A better way of arranging the relationship between clients and contractors is not to look at money but to look at value. When building a building very few clients are interested in buying concrete, beams or plumbing (although old fashion copper plumbing can look like an artwork) but they are quite willing to invest significant sums in an efficient space to rent, the satisfaction of their guests or, as in the case of the improvement works for Bank Station in London, quicker journey time.

For the new Bank Station project, TFL not only provided a RIBA stage D design as base of the tender but also shared with the tendering contractors the risk register and their business case.

Most importantly the client asked the right question: ‘How can you make our journey time shorter?’

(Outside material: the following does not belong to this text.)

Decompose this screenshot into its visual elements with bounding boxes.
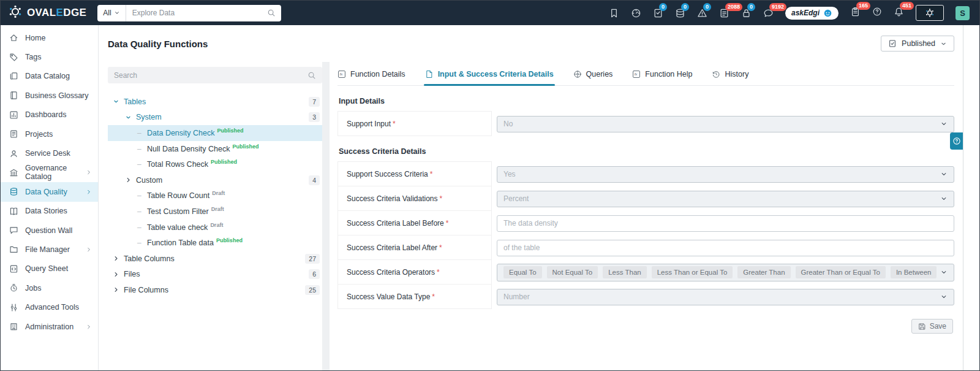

The tender process, from being a cutting throat cost saving battle, became the development of the design process. Contractors engaged with their own team of consultants – at their own cost and risk – to improve the outcome value of the project.

Dragados, the Spanish winning contractor, changed the client’s design significantly, altering the layout, increasing the number of lifts, adding travelators. Even if the capital cost increased, the overall bid was more competitive as it delivered better value. Improved with contractor’s innovation, the new Bank station will be more resilient, faster and more efficient than the designed scheme used at tender.

Great. For some of us – unfortunately not yet involved in mega projects – it might sound all too flashy and a bit sci-fi.

Many would say that only mega projects (£500m +) offer the required economy of scale for investing in innovation. Some would add that small developers or local authorities are already struggling with capital costs to deliver even just the industry standard. Who can afford to think in terms of whole life costs? We might all agree that there is just not enough money and some works are desperately needed. Let’s just try to save a bit more here and there and it should be alright.

Not quite. The happy ending rarely happens.

Value can be sought at any scale. It’s about asking the right question. Even with small budgets, working towards creating value instead of saving costs is the best way to align the interest of both supply and demand, making the most of a collaborative approach and unlocking the benefits of shared intellectual ownership. If the client’s business case is understood and embraced by the supply chain, contractors will not longer compromising between quality and margins but they will be working to generate objective benefits be it commercial rent, hospitality revenues or transports sales. We could go on as far as including social justice, climate change mitigation or higher students’ marks.

In order to do this both supply and demand must drop the armour of risk transfer and share data openly. How would you measure what you care for? Key performance indicators would become the basis of construction contracts. Pretty revolutionary stuff. It could allow us measuring assets’ performance in real time, sharing data with the supply chain and establishing a life long relationship between client and contractors. To make sure that contractors will build the best building (or infrastructure) possible just make them sharing the cost of maintenance AND the reward for margins. Defining KPI’s and monitoring performance is doable: BIM and smart systems. The technology is ready.

Asking the right question and getting the right answer is more tricky.

It requires changing our mind, leaving prejudgment behind, sharing open books. In one word, collaborate with our enemies.